Souvent, la vision de leur vulve les dérange plus que celle de leur col : l’aspect des lèvres, la vue des poils sont choquants pour certaines ; elles trouvent que c’est « inesthétique ». Mais elles sont rassurées que nous voyions ce qu’elles ont senti avec leurs doigts et que nous puissions nommer ces lésions. D’autres femmes ressentent désagréablement l’examen, se sentant gênées que nous puissions les soupçonner de pratiques sexuelles « différentes ». Là encore, la parole du colposcopiste est fondamentale et il se doit d’être retenu mais explicatif.

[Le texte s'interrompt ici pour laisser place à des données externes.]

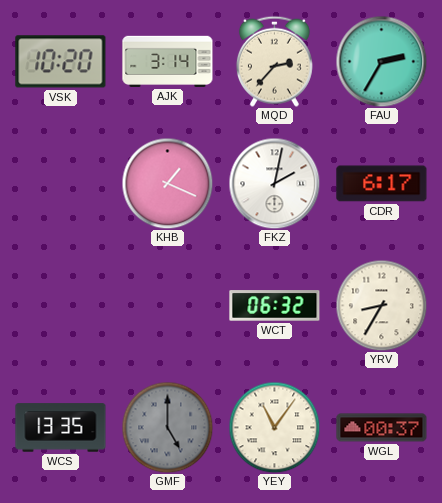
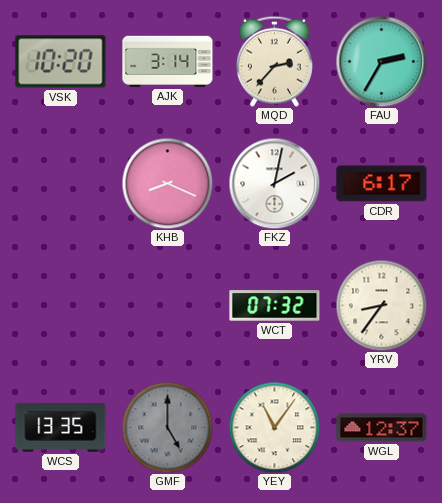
KHB: 1:19 -> 8:19
WCT: 06:32 -> 07:32
YRV: 8:35 -> 8:36
WGL: 00:37 -> 12:37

Après l’examen, un schéma colposcopique est réalisé, permettant au colposcopiste de commenter dans le même temps pour la patiente les anomalies repérées et de lui situer les lésions ainsi que la place des biopsies.
La question suivante porte alors inévitablement sur le traitement et les alternatives suivantes : traiter par destruction ou exérèse, ou attendre avec contrôle ultérieur en fonction des résultats des prélèvements.
Comment aborder la pathologie précancéreuse qu’est le HPV ?
À l’issue de cette mise au point, de nombreuses questions restent en suspens.
Le HPV est bien une infection sexuellement transmise, mais peu importe l’activité sexuelle ; la transmission se fait au tout début de la vie sexuelle, souvent avec le premier partenaire. Même si le nombre de partenaires sexuels est un facteur de risque supplémentaire pour la pathologie du col, il est de nombreuses femmes qui développent l’infection sans avoir multiplié les amants. Comme nous venons de le voir, l’infection à HPV est une maladie sexuellement transmise et cette transmission particulière génère bien des questions.